Esta película cruda, sin música de fondo, sin esa banda sonora que suavice la vida, dirigida en 2010 por el cineasta franco-argelino Rachid Bouchareb, nos traslada una reflexión que en esta vida deberíamos hacer más a menudo. ¿Qué hay realmente de cierto en las diferencias culturales y sociales que los medios y la propia sociedad se empeñan en remarcar frente a los nexos en común que podemos tener? ¿Por qué en la búsqueda de unos hijos por parte de una madre y un padre nos agarramos a las diferencias y a los prejuicios en torno al origen, el color o las religiones en vez de observar inmediatamente las similitudes e igualdades de sus vidas, sentimientos y experiencias?
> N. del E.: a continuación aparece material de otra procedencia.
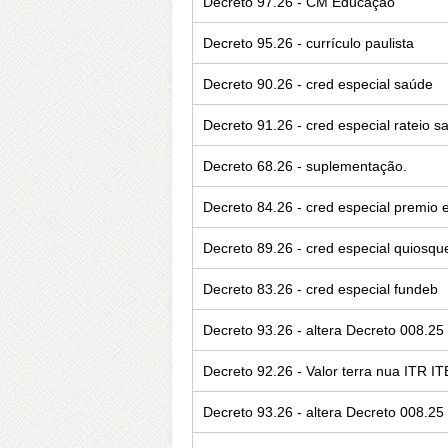
Decreto 97.26 - CM Educação
Decreto 95.26 - currículo paulista
Decreto 90.26 - cred especial saúde
Decreto 91.26 - cred especial rateio s
Decreto 68.26 - suplementação.
Decreto 84.26 - cred especial premio 
Decreto 89.26 - cred especial quiosqu
Decreto 83.26 - cred especial fundeb
Decreto 93.26 - altera Decreto 008.2
Decreto 92.26 - Valor terra nua ITR IT
Decreto 93.26 - altera Decreto 008.2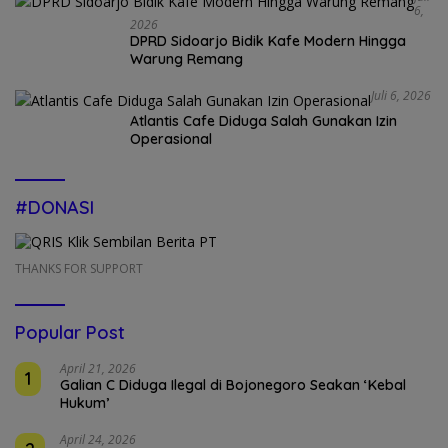
6,
2026
DPRD Sidoarjo Bidik Kafe Modern Hingga
Warung Remang
Juli 6, 2026
Atlantis Cafe Diduga Salah Gunakan Izin
Operasional
#DONASI
THANKS FOR SUPPORT
Popular Post
April 21, 2026
1
Galian C Diduga Ilegal di Bojonegoro Seakan ‘Kebal
Hukum’
April 24, 2026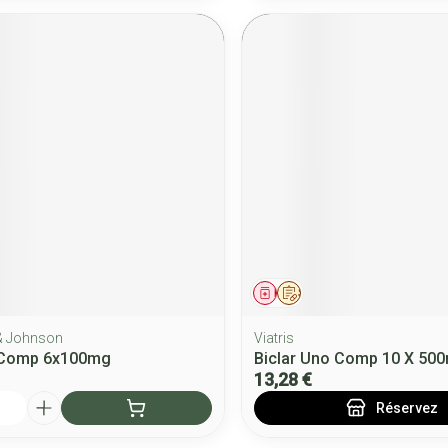
ment
Médicament
Sur prescription
& Johnson
Viatris
Comp 6x100mg
Biclar Uno Comp 10 X 50
13,28 €
Réservez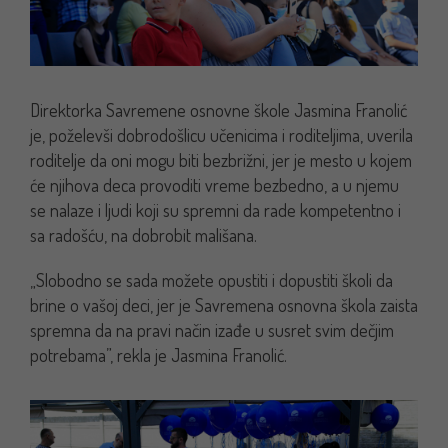
Direktorka Savremene osnovne škole Jasmina Franolić
je, poželevši dobrodošlicu učenicima i roditeljima, uverila
roditelje da oni mogu biti bezbrižni, jer je mesto u kojem
će njihova deca provoditi vreme bezbedno, a u njemu
se nalaze i ljudi koji su spremni da rade kompetentno i
sa radošću, na dobrobit mališana.
„Slobodno se sada možete opustiti i dopustiti školi da
brine o vašoj deci, jer je Savremena osnovna škola zaista
spremna da na pravi način izađe u susret svim dečjim
potrebama”, rekla je Jasmina Franolić.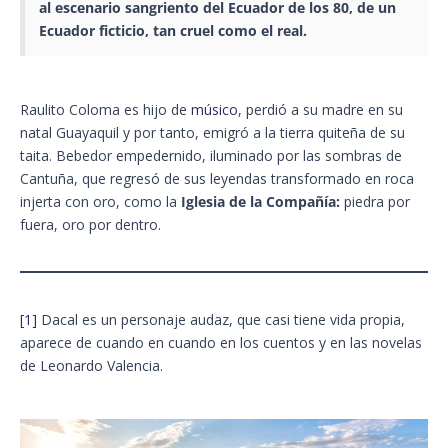
al escenario sangriento del
Ecuador
de los 80, de un
Ecuador ficticio
, tan cruel como el real.
Raulito Coloma es hijo de
músico
, perdió a su madre en su
natal Guayaquil y por tanto, emigró a la tierra quiteña de su
taita. Bebedor empedernido, iluminado por las sombras de
Cantuña, que regresó de sus leyendas transformado en roca
injerta con oro, como la
Iglesia de la Compañía:
piedra por
fuera, oro por dentro.
[1]
Dacal es un personaje audaz, que casi tiene vida propia,
aparece de cuando en cuando en los cuentos y en las novelas
de Leonardo Valencia.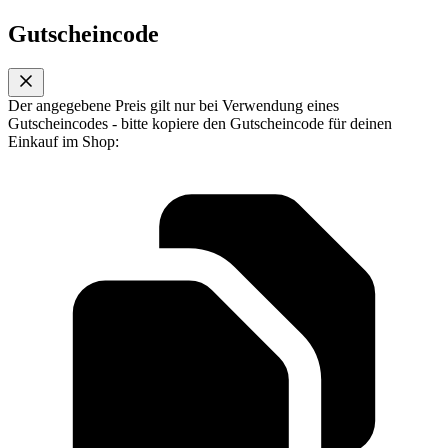
Gutscheincode
Der angegebene Preis gilt nur bei Verwendung eines
Gutscheincodes - bitte kopiere den Gutscheincode für deinen
Einkauf im Shop: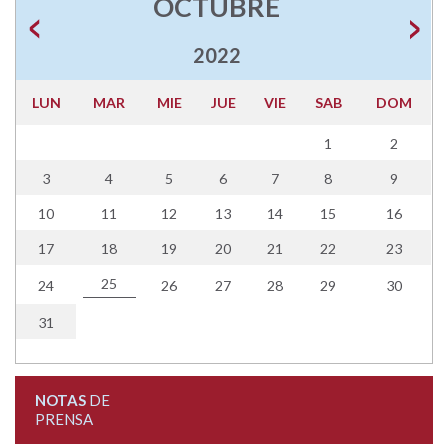
OCTUBRE
2022
LUN
MAR
MIE
JUE
VIE
SAB
DOM
1
2
3
4
5
6
7
8
9
10
11
12
13
14
15
16
17
18
19
20
21
22
23
25
24
26
27
28
29
30
31
NOTAS
DE
PRENSA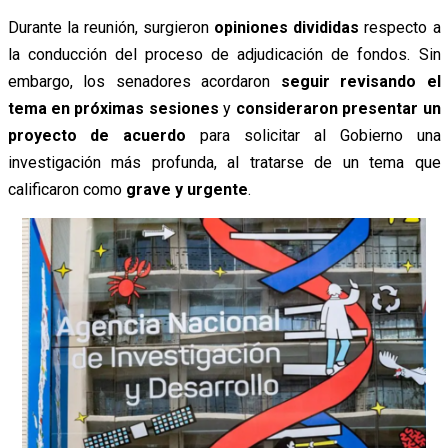
Durante la reunión, surgieron
opiniones divididas
respecto a
la conducción del proceso de adjudicación de fondos. Sin
embargo, los senadores acordaron
seguir revisando el
tema en próximas sesiones
y
consideraron presentar un
proyecto de acuerdo
para solicitar al Gobierno una
investigación más profunda, al tratarse de un tema que
calificaron como
grave y urgente
.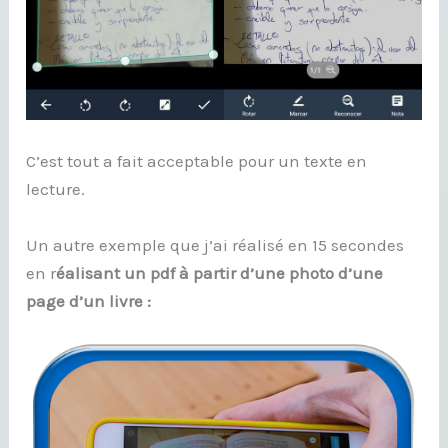
C’est tout a fait acceptable pour un texte en
lecture.
Un autre exemple que j’ai réalisé en 15 secondes
en r
éalisant un pdf à partir d’une photo d’une
page d’un livre :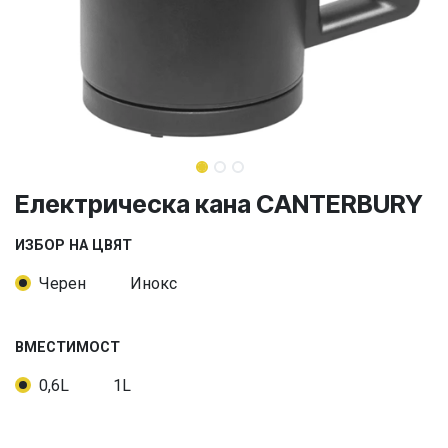
Електрическа кана CANTERBURY
ИЗБОР НА ЦВЯТ
Черен
Инокс
ВМЕСТИМОСТ
0,6L
1L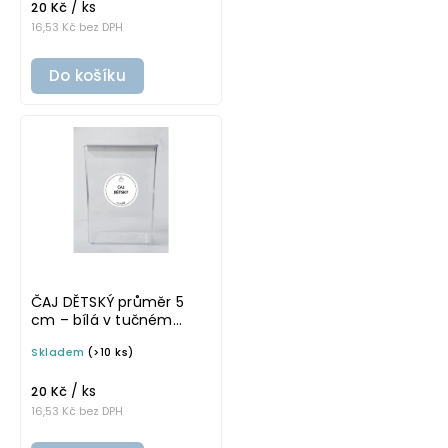
/ ks
20 Kč
16,53 Kč bez DPH
Do košíku
ČAJ DĚTSKÝ průměr 5
cm – bílá v tučném
písmu, omyvatelná
Skladem
(>10 ks)
samolepka na
potravinové dózy
/ ks
20 Kč
16,53 Kč bez DPH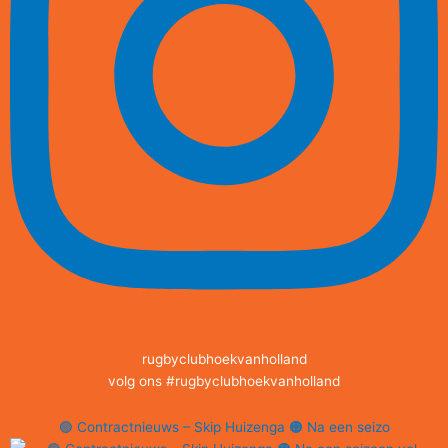
rugbyclubhoekvanholland
volg ons #rugbyclubhoekvanholland
🟢 Contractnieuws – Skip Huizenga 🟠 Na een seizo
La cinta, sin ahondar en demasía en la historia de aquéllos atentados, nos transporta a un abanico de sentimientos en común de dos personas que se ven atrapadas en un mismo hecho, la búsqueda de sus dos hijos, la posibilidad de que se hayan visto envueltos en los atentados de una u otra manera, la comunicación madre-hija y padre-hijo… Prejuicios, racismo, diferencias, pensamiento único frente a comprensión en la diferencia, una situación idéntica, igualdades y diferentes formas de pensar sin que eso suponga pensamientos encontrados. Dos seres de planetas distantes unidos por el dolor y la búsqueda obstinada de un hijo ausente que se aportan calor mutuamente econtrando paz en la mirada del otro.

El actor que encarna a Ousmane es Sotigui Kouyate, sorprendente y Brenda Blethyn da vida a Elizabeth, una actriz extraordinaria, de esas que habría que escribir en letras mayúsculas pues mayúsculo es su arte e interpretación. Si tenéis oportunidad no dejéis de verla. Merece la pena y mucho.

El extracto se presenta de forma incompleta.